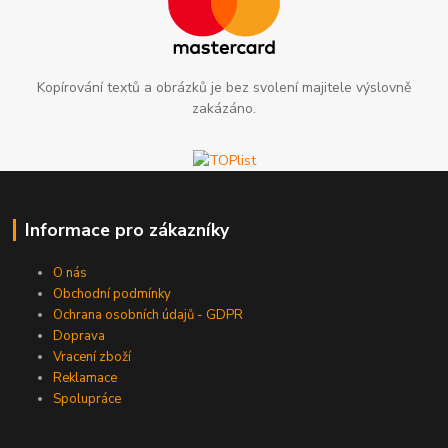
Kopírování textů a obrázků je bez svolení majitele výslovně
zakázáno.
Informace pro zákazníky
O nás
Obchodní podmínky
Ochrana osobních údajů - GDPR
Doprava
Vracení zboží
Reklamace
Spolupráce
^^^^
Reproduce the full material exactly, excluding the pictures.

_Result for this exercise:_
Kopírování textů a obrázků je bez svolení majitele výslovně
zakázáno.
Informace pro zákazníky
O nás
Obchodní podmínky
Ochrana osobních údajů - GDPR
Doprava
Vracení zboží
Reklamace
Spolupráce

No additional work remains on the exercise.